» **Collected data**:
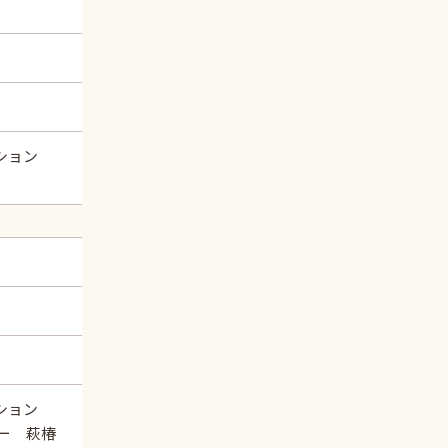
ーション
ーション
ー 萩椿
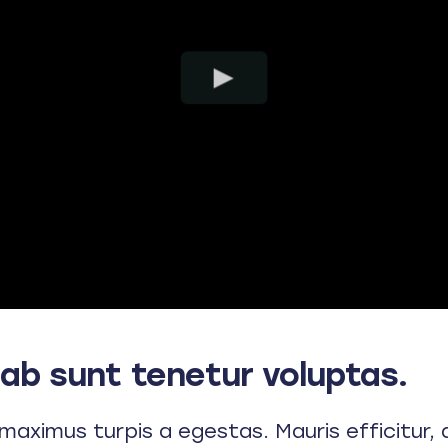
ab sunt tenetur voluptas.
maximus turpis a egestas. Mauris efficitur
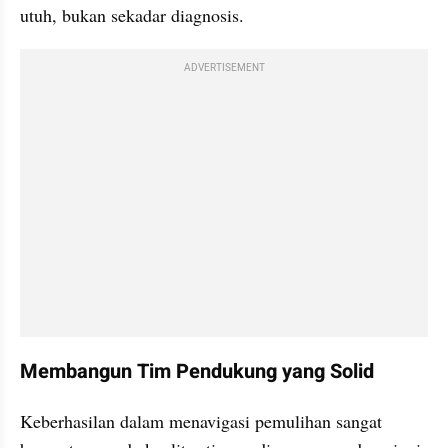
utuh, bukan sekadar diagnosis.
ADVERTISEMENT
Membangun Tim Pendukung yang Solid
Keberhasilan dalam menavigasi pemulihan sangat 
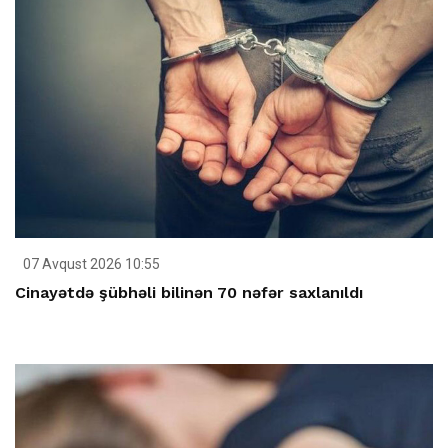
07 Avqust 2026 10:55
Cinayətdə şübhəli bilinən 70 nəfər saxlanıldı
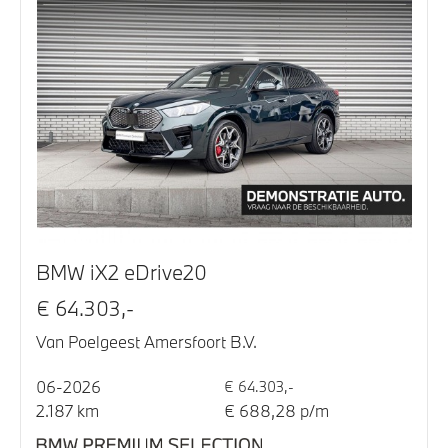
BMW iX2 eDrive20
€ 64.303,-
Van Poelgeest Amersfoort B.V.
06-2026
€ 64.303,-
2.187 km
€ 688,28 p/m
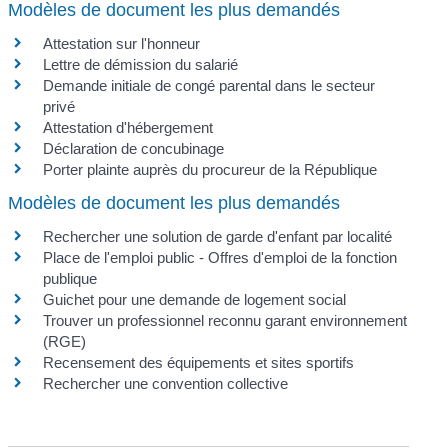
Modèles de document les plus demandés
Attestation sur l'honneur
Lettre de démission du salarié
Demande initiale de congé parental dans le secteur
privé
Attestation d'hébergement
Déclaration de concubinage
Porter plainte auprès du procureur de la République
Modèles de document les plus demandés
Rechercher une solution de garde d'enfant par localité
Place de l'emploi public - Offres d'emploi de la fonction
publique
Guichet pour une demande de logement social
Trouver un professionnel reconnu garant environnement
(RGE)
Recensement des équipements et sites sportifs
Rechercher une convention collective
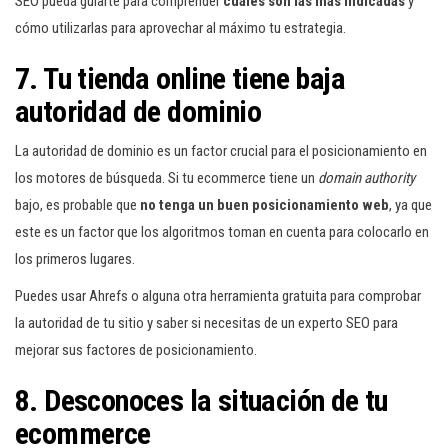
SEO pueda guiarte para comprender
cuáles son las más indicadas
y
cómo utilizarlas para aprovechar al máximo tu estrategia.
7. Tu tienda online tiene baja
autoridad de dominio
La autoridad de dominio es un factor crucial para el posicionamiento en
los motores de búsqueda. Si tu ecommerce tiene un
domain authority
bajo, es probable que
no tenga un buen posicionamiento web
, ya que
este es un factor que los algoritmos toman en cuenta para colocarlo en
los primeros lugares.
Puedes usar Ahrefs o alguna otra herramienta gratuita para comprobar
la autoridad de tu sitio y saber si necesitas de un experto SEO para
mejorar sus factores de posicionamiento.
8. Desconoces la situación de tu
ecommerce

» **Your instructions**: Retrieve all lines from the data that contain the string "dominio".

» **Result of this task**:
autoridad de dominio
La autoridad de dominio es un factor crucial para el posicionamiento en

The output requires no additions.